Augsburger Allgemeine (Ausgabe Stadt)
Politik unter Druck
Jeder Tag, an dem nichts entschieden wird, kann ein verlorener Tag sein: Wie die Corona-krise die bewährten Mechanismen des Regierens außer Kraft setzt
Außergewöhnliche Situationen rufen nach außergewöhnlichen Maßnahmen. In den mehr als 70 Jahren seit Bestehen der Bundesrepublik musste noch keine Regierung auch nur ansatzweise Entscheidungen treffen, wie sie Bund und Ländern gerade in einem verzweifelten Stakkato der Seuchenbekämpfung abverlangt werden. Notgedrungen setzen sie Grundrechte wie die Religions-, die Versammlungs- und die Bewegungsfreiheit außer Kraft. Wie beiläufig verschulden sie sich auf Jahrzehnte hinaus, um den ökonomischen Kollaps abzuwenden – und wissen doch nicht, ob sie mit dieser Politik nun zu weit gehen oder womöglich noch nicht weit genug.

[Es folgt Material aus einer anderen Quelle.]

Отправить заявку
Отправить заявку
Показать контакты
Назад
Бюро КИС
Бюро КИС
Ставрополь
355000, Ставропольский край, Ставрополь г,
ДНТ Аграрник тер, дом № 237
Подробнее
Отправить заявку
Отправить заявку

Der Druck, der auf der Kanzlerin, den Ministerpräsidenten, auf Ministern, Landräten und Bürgermeistern lastet, ist gewaltig. Bayern
unter eine Art kollektiven Hausarrest zu stellen, wie die Regierung von Markus Söder es gerade getan hat, ist das eine, sich zu einer solchen Entscheidung durchzuringen und sie am Ende auch mit einem Großaufgebot an Polizisten durchzusetzen, das andere. In atemberaubendem Tempo hat die Coronakrise die bewährten Mechanismen der deutschen Politik außer Kraft gesetzt, das Ringen zwischen Bund und Ländern, zwischen Regierung und Opposition und gelegentlich auch das Ringen innerhalb der Regierungen selbst. Jeder Tag, den zu lange diskutiert wird, kann heute ein verlorener Tag im Kampf gegen die rasant steigenden Infektionszahlen sein. Einmal kurz Luft holen, die Dinge etwas sacken lassen, eine Entscheidung auch einmal eine Nacht überschlafen: unmöglich im Krisenfrühjahr 2020.
Bund und Länder können den Problemen nur noch hinterherregieren. Anders als in der Finanzkrise 2008 oder im Terrorherbst 1977, als die Politik ebenfalls ein verstörtes Land am offenen Herzen operierte, ist die Bedrohungslage
nun um einiges diffuser. Terroristen kann man fangen, riskante Finanzprodukte verbieten – ein Virus dagegen ist ein ungleich gefährlicherer und noch dazu unsichtbarer Gegner. Alte Gewissheiten zählen da nicht mehr, weder die von der schwarzen Null im Haushalt als Ausweis soliden Wirtschaftens noch die von unserem Gesundheitssystem, das angeblich so viel besser ist als das anderer Länder, für den Notfall aber nicht einmal genügend Schutzmasken und Schutzanzüge eingelagert hat. Auch über den Klimaschutz, das große Thema der vergangenen beiden Jahre, redet im Moment niemand mehr.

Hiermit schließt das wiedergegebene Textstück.